4.2.1. Meat and meat products

Meat and meat products bestow invaluable amounts of macronutrients such as proteins, and essential lipids as well as micronutrients such as iron and some vitamins to human beings which are crucial for maintaining well-being (Kulczyński, Sidor, & Gramza-Michałowska, 2019). Notwithstanding all the benefactions which the consumption of meat brings us, it has always been a source of deleterious food pathogens, including Listeria monocytogenes (M. Zhu, Du, Cordray, & Ahn, 2005), Salmonella spp. (Knudsen, Sommer, Sørensen, Olsen, & Aabo, 2011), Escherichia coli O157: H7 (King et al., 2014), and HEV (Birgen, Njue, Kaindi, Ogutu, & Owade, 2020). Therefore, meat and meat products should be considered as a potential origin of outbreaks in case of poor hygiene conditions of processing as well as cross-contamination. Meats such as seafood, beef, poultry, and pork are rich sources of heparin and heparan (Pressman et al., 2020). The latter compounds are involved in SARS-CoV-2 viral attachment onto target cells (Mycroft-West et al., 2020); thus, the viral transmission through meat and meat products may be feasible.

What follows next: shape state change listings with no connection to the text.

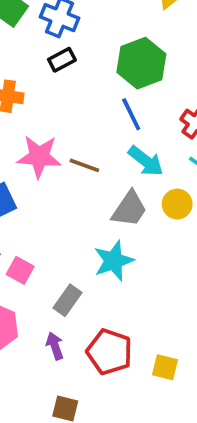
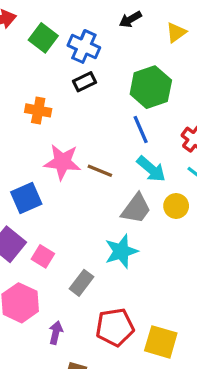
purple arrow: (55, 346) -> (56, 333), moved, turned 30
red pentagon: (109, 352) -> (115, 327), turned -30
yellow square: (165, 367) -> (161, 342), size x1.5

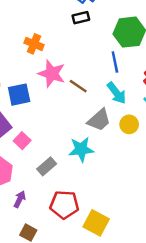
orange cross: (38, 110) -> (34, 44), moved

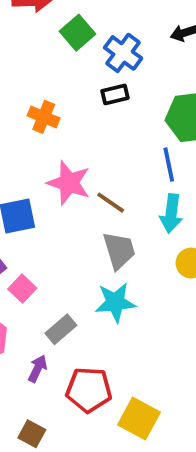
orange cross: (34, 44) -> (44, 117), moved
cyan arrow: (117, 93) -> (171, 213), turned 45
gray trapezoid: (99, 120) -> (119, 250), moved, turned -65
purple arrow: (20, 199) -> (38, 369), moved

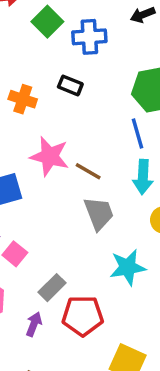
blue cross: (123, 53) -> (89, 37), turned -36
black rectangle: (115, 94) -> (70, 85), moved, turned 40
cyan star: (115, 302) -> (128, 267), moved
red pentagon: (89, 390) -> (83, 316), moved

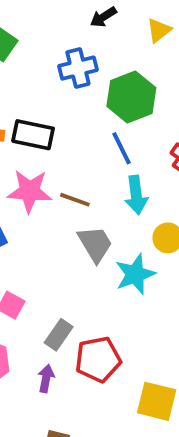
blue cross: (89, 37) -> (78, 68), moved
black rectangle: (70, 85) -> (33, 135), moved, size x1.5
cyan star: (128, 267) -> (135, 274), moved

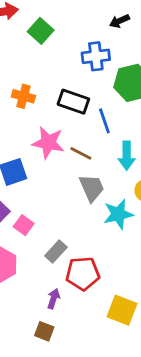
black rectangle: (33, 135) -> (73, 102), moved
blue line: (121, 148) -> (104, 121), moved
purple arrow: (46, 379) -> (54, 299), moved

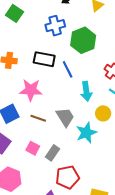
brown line: (81, 153) -> (38, 118), moved
pink square: (24, 225) -> (33, 148), moved
gray rectangle: (56, 251) -> (52, 153), moved

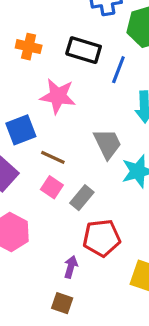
blue line: (68, 69) -> (118, 70), turned 42
brown line: (38, 118) -> (53, 157), moved

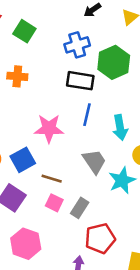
orange cross: (29, 47) -> (17, 76), moved
black rectangle: (84, 50) -> (80, 81), moved
blue line: (118, 70) -> (87, 115), moved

It is recommended that raw meat properly heat treated (˃ 60 °C for at least 30 min) before consumption. Besides, the consumption of game meat should be restricted (J. Li, Guan, et al., 2020). A recent study has demonstrated that SARS-CoV-2 can infect pig and rabbit cells under in vitro conditions (Chu et al., 2020). Thus, it is safer for wholesale meat distributors and retailers to provide raw meat from units possessing good manufacturing practices, good hygiene practices, and good agricultural practices (GAP) certificates as carry-through contamination of meat by SARS-CoV-2 can be possible.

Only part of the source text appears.